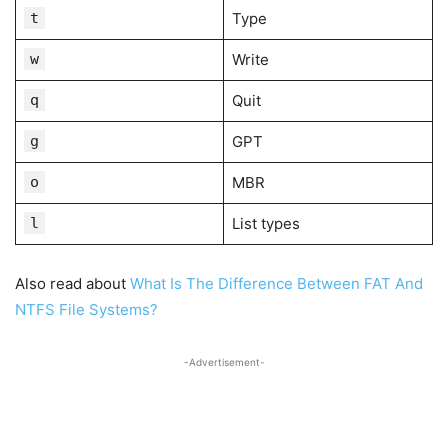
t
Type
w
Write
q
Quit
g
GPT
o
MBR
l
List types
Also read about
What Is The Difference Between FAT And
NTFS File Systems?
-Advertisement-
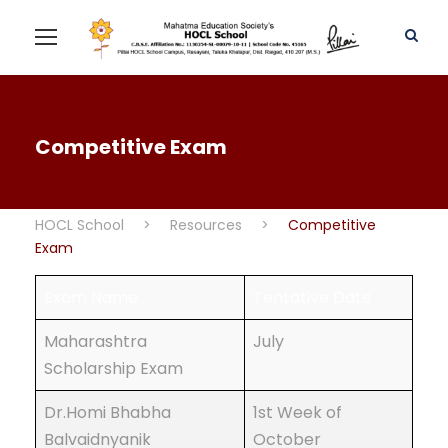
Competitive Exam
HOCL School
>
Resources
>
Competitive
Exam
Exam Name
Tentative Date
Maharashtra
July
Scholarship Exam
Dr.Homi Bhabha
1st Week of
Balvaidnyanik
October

━━━━━━━━

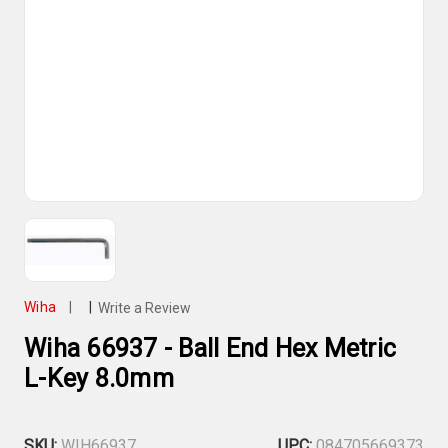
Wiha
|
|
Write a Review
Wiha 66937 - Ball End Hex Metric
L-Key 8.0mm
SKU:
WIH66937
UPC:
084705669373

━━━━━━━━

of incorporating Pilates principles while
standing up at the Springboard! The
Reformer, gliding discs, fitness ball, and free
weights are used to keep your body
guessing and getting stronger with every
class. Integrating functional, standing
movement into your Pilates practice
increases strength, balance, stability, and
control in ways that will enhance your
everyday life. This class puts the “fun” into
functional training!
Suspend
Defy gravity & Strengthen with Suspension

━━━━━━━━

Which lines of the data hold the string "standing"? Return each of them.

# EXPECTED ANSWER:
standing up at the Springboard! The
class. Integrating functional, standing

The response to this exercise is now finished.